For many years I have been interested in the theory of Massachusetts Bay Colony Governor Thomas Dudley’s possible descent from the baronial Sutton-Dudley family of Staffordshire. In the early 1990s Marshall Kirk began circulating notes on a roundup of the various existing theories of Dudley’s ancestry, along with the exposition of a new hypothesis for whose genesis he gladly shared credit with David H. Kelley, who had voiced a similar hypothesis many years earlier. Marshall found no proof but the hypothesis has found its way into compilations of lineages. One of the key aspects of Marshall’s study was a systematic review of the baronial Sutton Dudley family into which one could argue Dudley must fit.
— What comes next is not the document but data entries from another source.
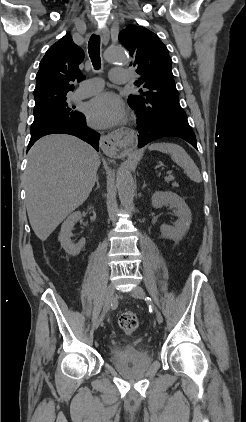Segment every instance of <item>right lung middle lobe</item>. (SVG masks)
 <instances>
[{
  "label": "right lung middle lobe",
  "mask_w": 246,
  "mask_h": 422,
  "mask_svg": "<svg viewBox=\"0 0 246 422\" xmlns=\"http://www.w3.org/2000/svg\"><path fill=\"white\" fill-rule=\"evenodd\" d=\"M66 100L62 99L47 106L34 109V121L30 131L37 130L49 124L78 119L82 113L73 110L74 107L68 106Z\"/></svg>",
  "instance_id": "obj_1"
}]
</instances>
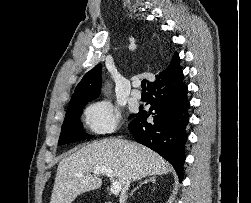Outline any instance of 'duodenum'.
Instances as JSON below:
<instances>
[{
    "mask_svg": "<svg viewBox=\"0 0 251 203\" xmlns=\"http://www.w3.org/2000/svg\"><path fill=\"white\" fill-rule=\"evenodd\" d=\"M105 203H112L111 201H109V200H107V201H105Z\"/></svg>",
    "mask_w": 251,
    "mask_h": 203,
    "instance_id": "duodenum-1",
    "label": "duodenum"
}]
</instances>
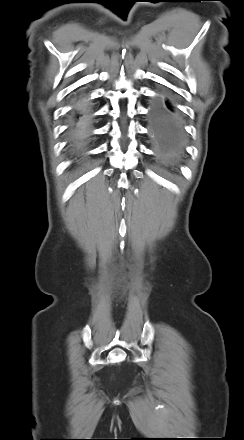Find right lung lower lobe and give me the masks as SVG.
<instances>
[{
    "label": "right lung lower lobe",
    "instance_id": "1",
    "mask_svg": "<svg viewBox=\"0 0 244 440\" xmlns=\"http://www.w3.org/2000/svg\"><path fill=\"white\" fill-rule=\"evenodd\" d=\"M90 118L80 106L73 110L72 122L68 128V140L73 146L84 144L89 138Z\"/></svg>",
    "mask_w": 244,
    "mask_h": 440
}]
</instances>
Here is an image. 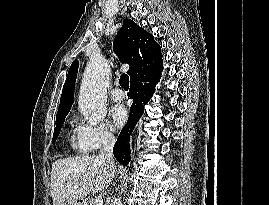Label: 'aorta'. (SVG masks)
I'll return each mask as SVG.
<instances>
[{"label": "aorta", "mask_w": 269, "mask_h": 205, "mask_svg": "<svg viewBox=\"0 0 269 205\" xmlns=\"http://www.w3.org/2000/svg\"><path fill=\"white\" fill-rule=\"evenodd\" d=\"M109 71V65L104 58L93 56L84 72L78 106L89 125H97L106 116ZM111 205H122V202L120 198H114Z\"/></svg>", "instance_id": "1"}]
</instances>
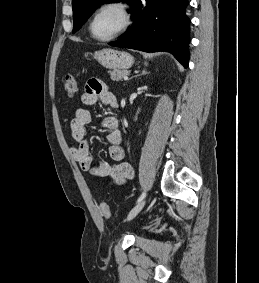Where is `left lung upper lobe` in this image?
Masks as SVG:
<instances>
[{"instance_id": "1", "label": "left lung upper lobe", "mask_w": 259, "mask_h": 283, "mask_svg": "<svg viewBox=\"0 0 259 283\" xmlns=\"http://www.w3.org/2000/svg\"><path fill=\"white\" fill-rule=\"evenodd\" d=\"M126 2L132 7L134 0H72L73 7V33L76 32L84 22L92 15L94 10L103 3L108 2Z\"/></svg>"}]
</instances>
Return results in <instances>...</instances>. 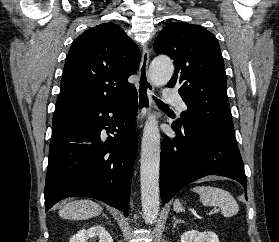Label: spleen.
<instances>
[{
	"instance_id": "3e777b00",
	"label": "spleen",
	"mask_w": 279,
	"mask_h": 242,
	"mask_svg": "<svg viewBox=\"0 0 279 242\" xmlns=\"http://www.w3.org/2000/svg\"><path fill=\"white\" fill-rule=\"evenodd\" d=\"M191 190L200 195V201L204 206H218L226 217H231L239 211L237 201L228 191L205 185L196 186ZM173 208L178 212L183 210L179 200L175 201Z\"/></svg>"
}]
</instances>
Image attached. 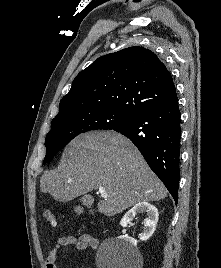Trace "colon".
<instances>
[{
  "instance_id": "5ec220e1",
  "label": "colon",
  "mask_w": 221,
  "mask_h": 268,
  "mask_svg": "<svg viewBox=\"0 0 221 268\" xmlns=\"http://www.w3.org/2000/svg\"><path fill=\"white\" fill-rule=\"evenodd\" d=\"M42 216L44 217V219L49 222L52 226H56L57 225V220L56 217L54 215V213L49 210V209H45L42 211Z\"/></svg>"
}]
</instances>
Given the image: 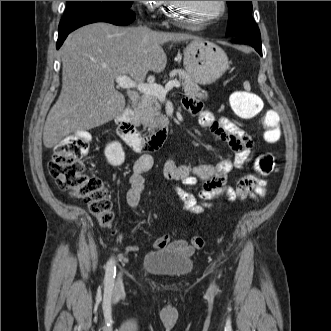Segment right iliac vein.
<instances>
[{"label": "right iliac vein", "instance_id": "63e3f726", "mask_svg": "<svg viewBox=\"0 0 331 331\" xmlns=\"http://www.w3.org/2000/svg\"><path fill=\"white\" fill-rule=\"evenodd\" d=\"M123 291V283H122V279L121 277L119 276L117 281H116V285H115V292L117 294H121Z\"/></svg>", "mask_w": 331, "mask_h": 331}]
</instances>
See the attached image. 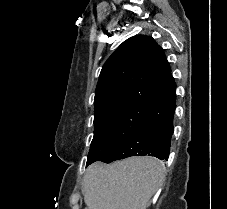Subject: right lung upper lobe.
<instances>
[{
	"instance_id": "1",
	"label": "right lung upper lobe",
	"mask_w": 227,
	"mask_h": 209,
	"mask_svg": "<svg viewBox=\"0 0 227 209\" xmlns=\"http://www.w3.org/2000/svg\"><path fill=\"white\" fill-rule=\"evenodd\" d=\"M169 63L164 50L150 36L138 35L124 41L103 65L95 92V115L105 102L129 98L151 105L176 88L167 76Z\"/></svg>"
}]
</instances>
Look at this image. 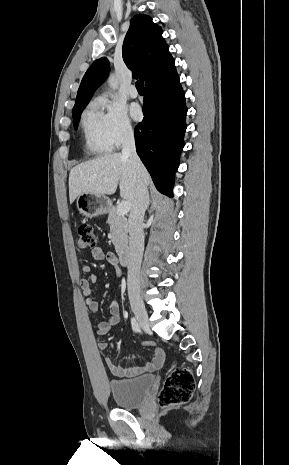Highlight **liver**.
I'll list each match as a JSON object with an SVG mask.
<instances>
[{
	"label": "liver",
	"instance_id": "1",
	"mask_svg": "<svg viewBox=\"0 0 289 465\" xmlns=\"http://www.w3.org/2000/svg\"><path fill=\"white\" fill-rule=\"evenodd\" d=\"M148 185L149 174L144 166L134 169L121 153H111L73 167L69 174L70 202L82 193L111 195L120 187V196L133 207L137 198V176Z\"/></svg>",
	"mask_w": 289,
	"mask_h": 465
}]
</instances>
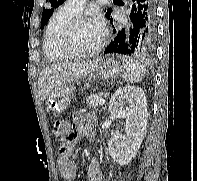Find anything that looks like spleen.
<instances>
[{
	"mask_svg": "<svg viewBox=\"0 0 197 181\" xmlns=\"http://www.w3.org/2000/svg\"><path fill=\"white\" fill-rule=\"evenodd\" d=\"M123 70V79L130 83L142 80L146 71L144 66L127 57L123 58Z\"/></svg>",
	"mask_w": 197,
	"mask_h": 181,
	"instance_id": "3e777b00",
	"label": "spleen"
}]
</instances>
The best existing work on the Staffordshire family is still that by H. Sydney Grazebrook: “The Barons of Dudley,” Collections for a History of Staffordshire 9.2 (1888); and “Junior Branches of the Family of Sutton, Alias Dudley,” Collections for a History of Staffordshire 10.2 (1889); followed by W. F. Carter and G. P. Mander, “Additions to Grazebrook’s ‘The Barons of Dudley’,” Collections for a History of Staffordshire for 1941 (1942), 21-80.
Well, the first two sections of Grazebrook’s work are on archive.org (where I have linked to them); but the 1941 additions have not been available until now: I have scanned them and put them up at the link above. In addition, the archive.org scans of the earlier vols. of the Staffordshire serial lack the enormous foldout pedigree charts printed with Grazebrook’s study: two accompanying the first part in vol. 9; one more accompanying the second part in vol. 10. So I have now created a pdf of the three foldout charts from Grazebrook also for download from my website.
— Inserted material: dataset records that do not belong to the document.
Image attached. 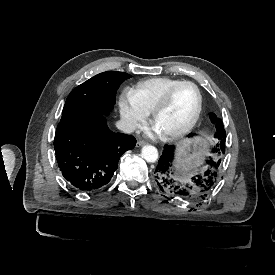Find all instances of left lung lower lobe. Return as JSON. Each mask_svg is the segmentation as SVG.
Listing matches in <instances>:
<instances>
[{
    "label": "left lung lower lobe",
    "mask_w": 275,
    "mask_h": 275,
    "mask_svg": "<svg viewBox=\"0 0 275 275\" xmlns=\"http://www.w3.org/2000/svg\"><path fill=\"white\" fill-rule=\"evenodd\" d=\"M174 146L166 145L154 171L156 186L163 196L170 198H193L207 195L218 180L217 164H210L196 174L177 176L173 171Z\"/></svg>",
    "instance_id": "1"
}]
</instances>
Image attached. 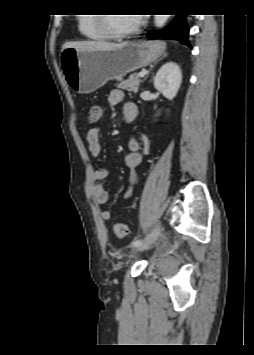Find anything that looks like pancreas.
Masks as SVG:
<instances>
[{
	"label": "pancreas",
	"mask_w": 254,
	"mask_h": 355,
	"mask_svg": "<svg viewBox=\"0 0 254 355\" xmlns=\"http://www.w3.org/2000/svg\"><path fill=\"white\" fill-rule=\"evenodd\" d=\"M118 81H120L119 84H117V87L120 89L127 90L128 92H134L137 93L139 89V84L141 82L139 75H131L129 79L127 80H122L121 78H117Z\"/></svg>",
	"instance_id": "obj_1"
}]
</instances>
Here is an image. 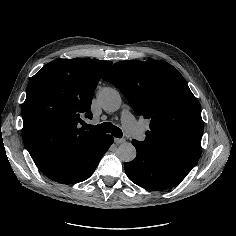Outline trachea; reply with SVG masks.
I'll use <instances>...</instances> for the list:
<instances>
[{"mask_svg": "<svg viewBox=\"0 0 236 236\" xmlns=\"http://www.w3.org/2000/svg\"><path fill=\"white\" fill-rule=\"evenodd\" d=\"M82 125L85 130L95 129L101 132L111 133L116 138H122L123 136L122 130L119 127L113 125L112 123L104 122L96 126L86 123H83Z\"/></svg>", "mask_w": 236, "mask_h": 236, "instance_id": "trachea-1", "label": "trachea"}]
</instances>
The interesting question for the Massachusetts Dudleys is whether DNA testing can be used to test the theory of descent from the baronial Sutton-Dudleys. Are there male-line branches of the Staffordshire family sufficiently well documented to the present to be tested against any of the apparently numerous well-documented modern male-line descents from Gov. Thomas Dudley? This might tell us whether Marshall Kirk’s basic premise is sound—that Gov. Dudley had to fit into the Staffordshire family somewhere or else he would not have used the baronial arms (being neither a fool nor a liar), and the allusions of others to his status by birth would have made no sense. Does Grazebrook give us good data on any modern descendants?
One thing appears clear from Grazebrook: there is no room for the alleged descent of the Wexford, Ireland Suttons (a quo the condes de Clonard & comtes de Clonard) from the first Lord Dudley.